The primary concern is that North Korea appears on track to developing a nuclear warhead and a method of delivery that would directly threaten the U.S. This outcome is intolerable and will trigger an American response.

In Part II, we will discuss what a war on the peninsula would look like, including the military goals of the U.S. and North Korea. This analysis will include the signals being sent by the U.S. that military action is under consideration and a look at the military assets that are in place. War isn’t the only outcome; stronger sanctions or a blockade are possible, as are negotiations. An analysis of the chances of success and likelihood of implementation will be considered. As always, we will conclude with market ramifications.
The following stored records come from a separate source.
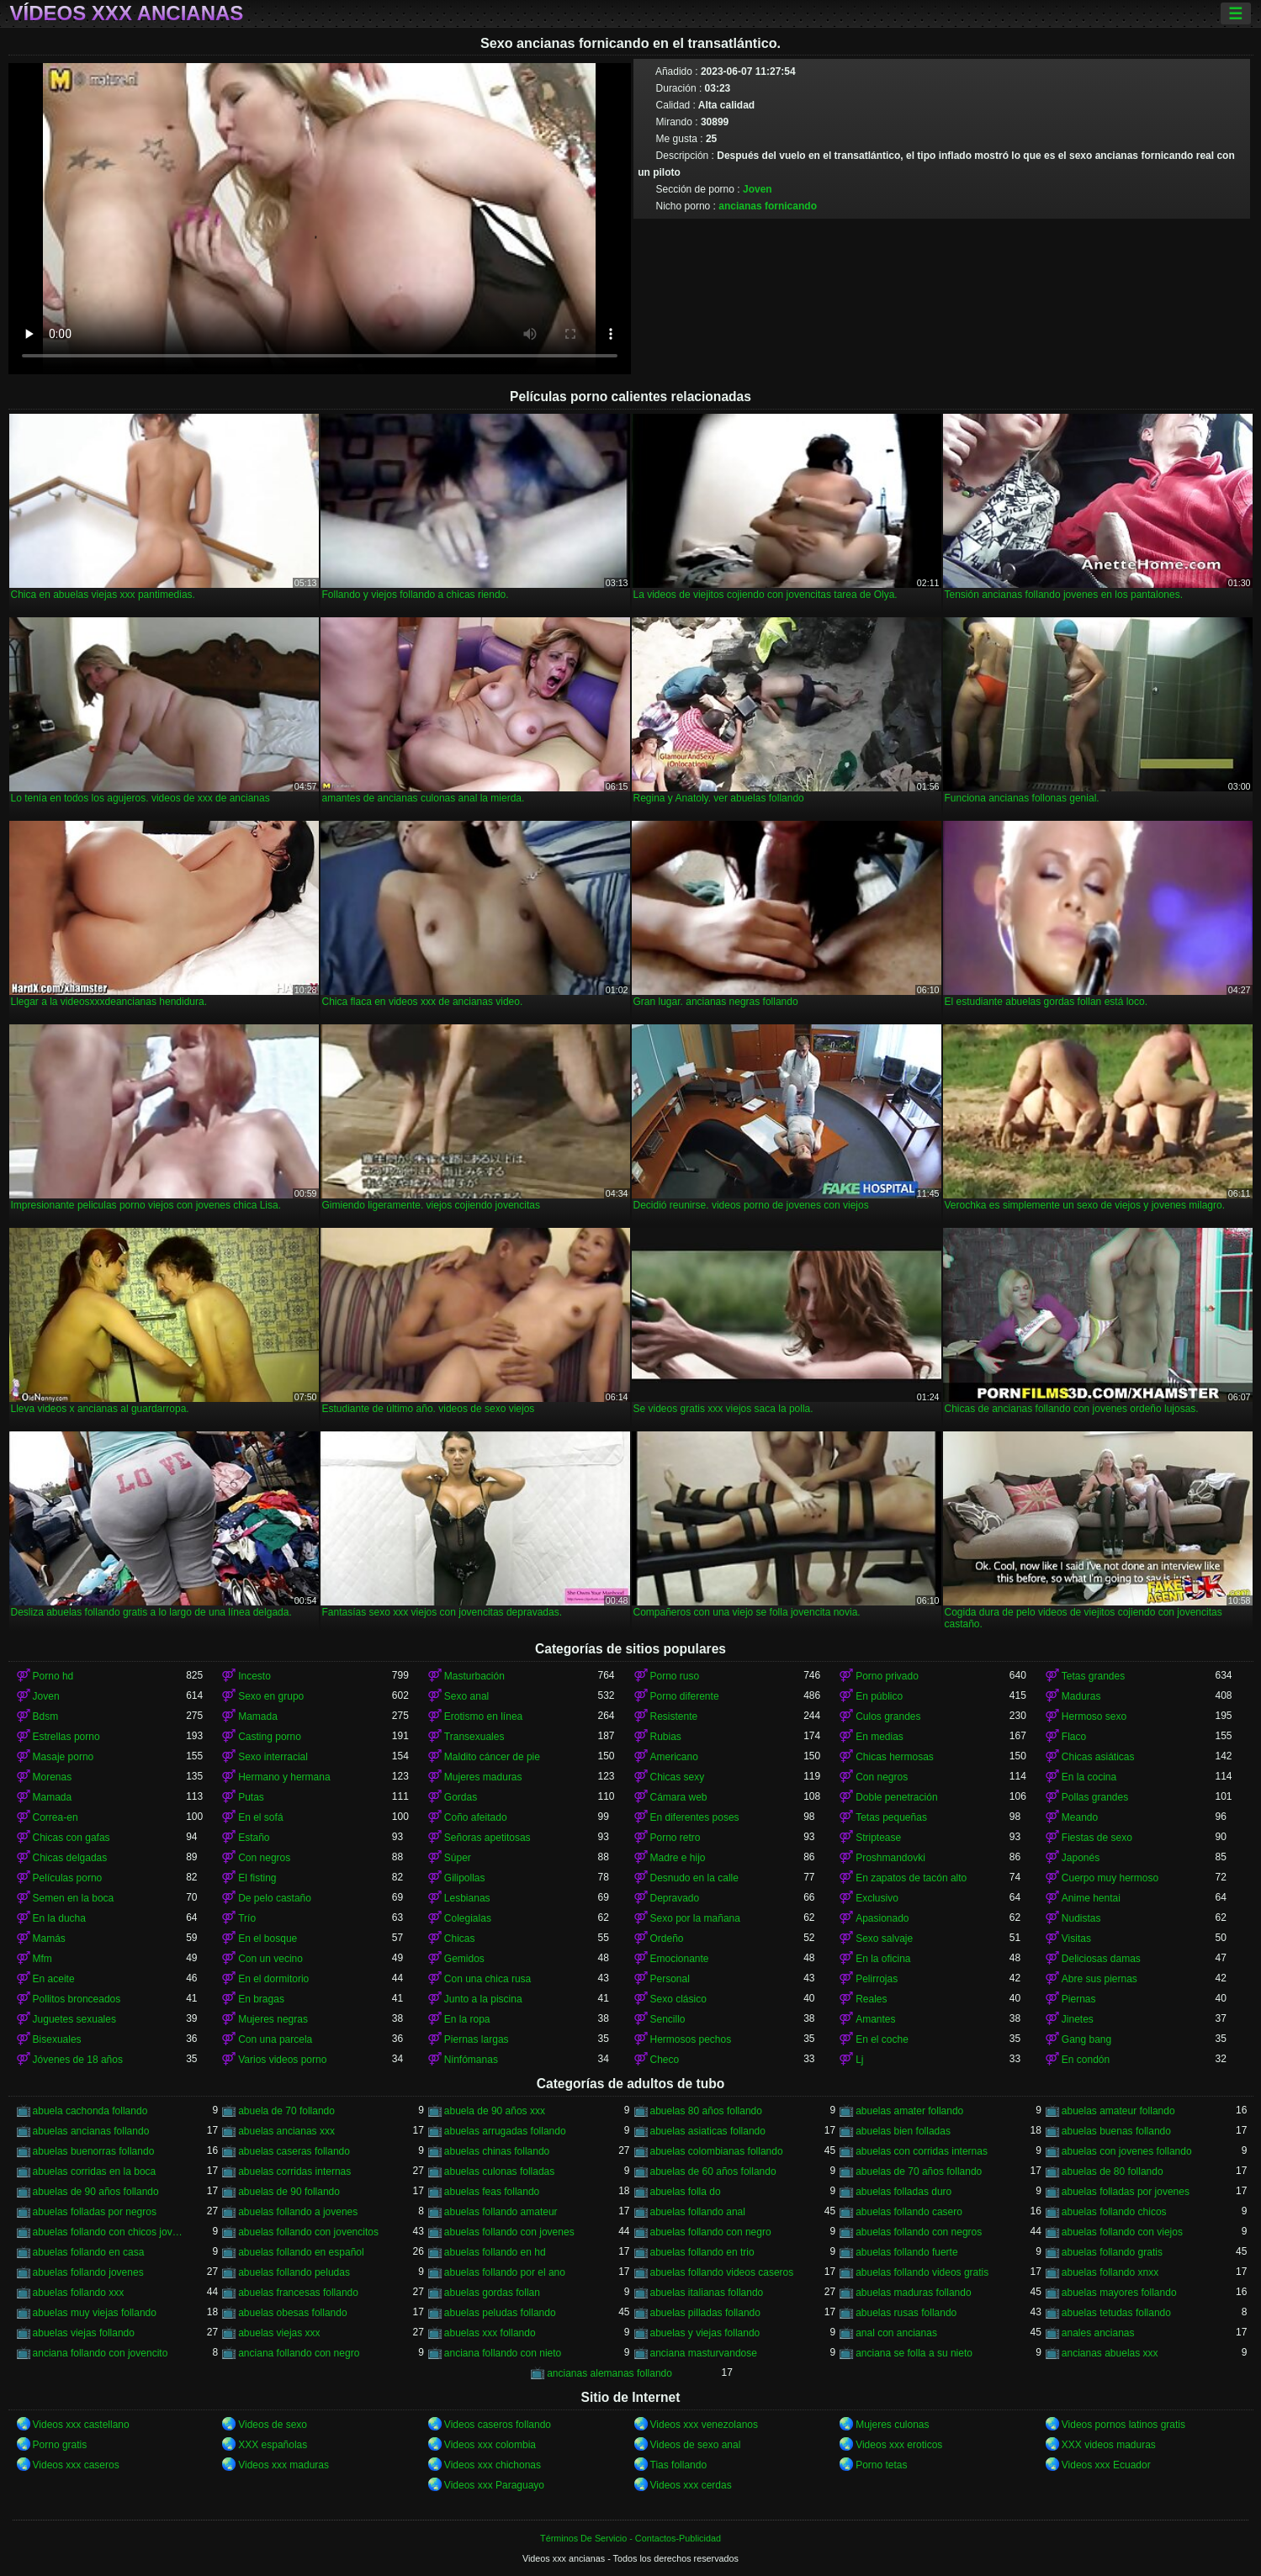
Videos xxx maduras (283, 2465)
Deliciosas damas (1101, 1959)
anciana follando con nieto (502, 2353)
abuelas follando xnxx (1110, 2272)
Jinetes (1078, 2019)
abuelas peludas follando (500, 2313)
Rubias (665, 1737)
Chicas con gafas (71, 1837)
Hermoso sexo (1094, 1716)
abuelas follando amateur (501, 2212)
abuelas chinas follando (496, 2151)
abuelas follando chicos (1114, 2212)
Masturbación (474, 1676)
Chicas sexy (677, 1777)
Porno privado (887, 1676)
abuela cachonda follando (90, 2111)
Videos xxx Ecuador (1106, 2465)
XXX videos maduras (1109, 2445)
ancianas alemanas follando (609, 2373)
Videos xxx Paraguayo (494, 2485)
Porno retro (675, 1837)
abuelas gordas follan (492, 2292)
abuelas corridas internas (294, 2171)
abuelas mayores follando (1119, 2292)
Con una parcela (275, 2039)
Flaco (1074, 1737)
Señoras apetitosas (487, 1837)
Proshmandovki (890, 1858)
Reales (871, 1999)
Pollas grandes (1095, 1797)
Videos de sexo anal (695, 2445)
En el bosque (267, 1938)
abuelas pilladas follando (705, 2313)
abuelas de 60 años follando (713, 2171)
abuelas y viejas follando (705, 2333)
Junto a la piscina (483, 1999)
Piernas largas (476, 2039)
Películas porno (68, 1878)
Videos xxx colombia (490, 2445)
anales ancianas (1098, 2333)
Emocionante (679, 1959)
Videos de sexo (272, 2425)
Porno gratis (60, 2445)
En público (879, 1696)
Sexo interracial (273, 1757)
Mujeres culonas (892, 2425)
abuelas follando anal (697, 2212)
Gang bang (1086, 2039)
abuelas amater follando (909, 2111)
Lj (859, 2060)
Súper (457, 1858)
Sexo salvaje (884, 1938)
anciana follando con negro (298, 2353)
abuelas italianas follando (707, 2292)
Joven (757, 189)
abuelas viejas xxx (279, 2333)
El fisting (257, 1878)
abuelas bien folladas (903, 2131)
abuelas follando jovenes (88, 2272)
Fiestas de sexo (1097, 1837)
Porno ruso (675, 1676)
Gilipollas (464, 1878)
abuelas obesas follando (292, 2313)
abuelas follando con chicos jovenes (110, 2232)
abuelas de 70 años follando (919, 2171)
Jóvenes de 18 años (78, 2060)
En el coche (882, 2039)
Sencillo (668, 2019)
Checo (665, 2060)
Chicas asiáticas (1098, 1757)
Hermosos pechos (691, 2039)
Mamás (49, 1938)
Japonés (1080, 1858)
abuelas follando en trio (702, 2252)
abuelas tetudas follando (1116, 2313)
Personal (670, 1979)
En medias (879, 1737)
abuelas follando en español (300, 2252)
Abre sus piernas (1099, 1979)
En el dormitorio (273, 1979)
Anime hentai (1091, 1898)
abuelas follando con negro (710, 2232)
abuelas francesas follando (298, 2292)
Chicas (459, 1938)
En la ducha (59, 1918)
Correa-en (55, 1817)
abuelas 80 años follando (706, 2111)
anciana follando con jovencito (100, 2353)
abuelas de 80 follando (1112, 2171)
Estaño (253, 1837)
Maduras (1081, 1696)
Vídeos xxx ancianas (127, 13)
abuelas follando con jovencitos (308, 2232)
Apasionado (882, 1918)
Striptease (878, 1837)
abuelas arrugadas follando (505, 2131)
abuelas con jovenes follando (1127, 2151)
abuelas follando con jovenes (509, 2232)
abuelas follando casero (909, 2212)
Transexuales (474, 1737)
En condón (1086, 2060)
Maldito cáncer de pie (492, 1757)
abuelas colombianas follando (716, 2151)
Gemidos (464, 1959)
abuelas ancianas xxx (286, 2131)
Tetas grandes (1093, 1676)
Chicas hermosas (895, 1757)
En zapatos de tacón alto (911, 1878)
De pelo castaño (274, 1898)
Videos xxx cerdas (691, 2485)
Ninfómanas (471, 2060)
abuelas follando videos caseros (722, 2272)
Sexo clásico (678, 1999)
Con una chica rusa (487, 1979)
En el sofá (260, 1817)
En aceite (54, 1979)
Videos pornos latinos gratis (1123, 2425)
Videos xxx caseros (76, 2465)
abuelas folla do (685, 2192)
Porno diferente (684, 1696)
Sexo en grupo (271, 1696)
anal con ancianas (896, 2333)
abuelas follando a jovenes (298, 2212)
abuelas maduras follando (913, 2292)
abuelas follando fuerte (906, 2252)
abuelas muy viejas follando (94, 2313)
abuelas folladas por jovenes (1125, 2192)
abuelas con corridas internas (922, 2151)
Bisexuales (57, 2039)
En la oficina (883, 1959)
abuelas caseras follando (294, 2151)
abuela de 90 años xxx (494, 2111)
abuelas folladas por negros (94, 2212)
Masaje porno (63, 1757)
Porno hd (53, 1676)
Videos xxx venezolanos (704, 2425)
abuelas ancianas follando (91, 2131)
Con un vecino (270, 1959)
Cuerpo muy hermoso (1110, 1878)
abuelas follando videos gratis (922, 2272)
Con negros (882, 1777)
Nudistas (1081, 1918)
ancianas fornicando (767, 206)
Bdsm (46, 1716)
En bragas (261, 1999)
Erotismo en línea (483, 1716)
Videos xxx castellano (81, 2425)
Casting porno (269, 1737)
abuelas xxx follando (490, 2333)
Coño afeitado (475, 1817)
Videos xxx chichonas (492, 2465)
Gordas (460, 1797)
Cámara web (678, 1797)
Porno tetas (881, 2465)
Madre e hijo (678, 1858)
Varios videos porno (282, 2060)
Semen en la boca (73, 1898)
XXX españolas (272, 2445)
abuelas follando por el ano (504, 2272)
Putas (251, 1797)
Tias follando (678, 2465)
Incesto (254, 1676)
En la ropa (467, 2019)
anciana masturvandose (703, 2353)
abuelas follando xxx (79, 2292)
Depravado (675, 1898)
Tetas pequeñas (891, 1817)
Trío (247, 1918)
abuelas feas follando (491, 2192)
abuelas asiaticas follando (708, 2131)
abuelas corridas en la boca (94, 2171)
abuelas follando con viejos (1122, 2232)
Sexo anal (466, 1696)
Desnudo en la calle (694, 1878)
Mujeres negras (273, 2019)
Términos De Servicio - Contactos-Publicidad (630, 2538)
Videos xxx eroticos (899, 2445)
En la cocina (1089, 1777)
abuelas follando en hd (495, 2252)
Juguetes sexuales (74, 2019)
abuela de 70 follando (286, 2111)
What Would War with North Korea Look Like?
The U.S. has two objectives in a war with North Korea. First, it wants to protect South Korea against the artillery North Korea has amassed around the demilitarized zone (DMZ). Second, it wants to destroy North Korea’s ability to deliver a nuclear weapon against the U.S. As we noted last week, North Korea has an estimated 21k artillery pieces on the DMZ, everything from sophisticated rocket launchers to infantry-manned mortars. Although many of the pieces are quite old, it is estimated that millions of South Koreans would still be at risk and casualties would be high.
A U.S. war plan would presumably use a massive air campaign with saturation bombing of an area along the DMZ and 25 miles deep within North Korea. Of course, this is a rather obvious target so the North Koreans have also built up a significant air defense system. It doesn’t appear to be anything the U.S. Air Force couldn’t suppress within a week or two. But, the U.S. couldn’t safely use its largest heavy bomber, the B-52, until air defenses were eliminated. Until then, we would expect that stealth bombers, the B-2, B-1 and maybe the F-35, would be drafted into a bombing role and deployed. Simply put, South Koreans would face an artillery barrage until North Korea’s air defenses were contained, which would mean thousands of dead or wounded South Koreans. North Korea also reportedly has massive stores of chemical weapons; it would not be a surprise to see such weapons deployed, especially if the North Koreans felt they were losing.

To meet this second goal in a war with North Korea would require massive bombing raids on its missile factories. If our analysis of the shift in policy is correct, the U.S. may decide to spare North Korea’s nuclear weapons facilities. However, if the U.S. did decide to attack these as well, it would likely require “bunker buster” weapons. To ensure these attacks were successful, manned reconnaissance missions might be required.
Secretary of Defense Mattis has described a war with North Korea as “catastrophic.”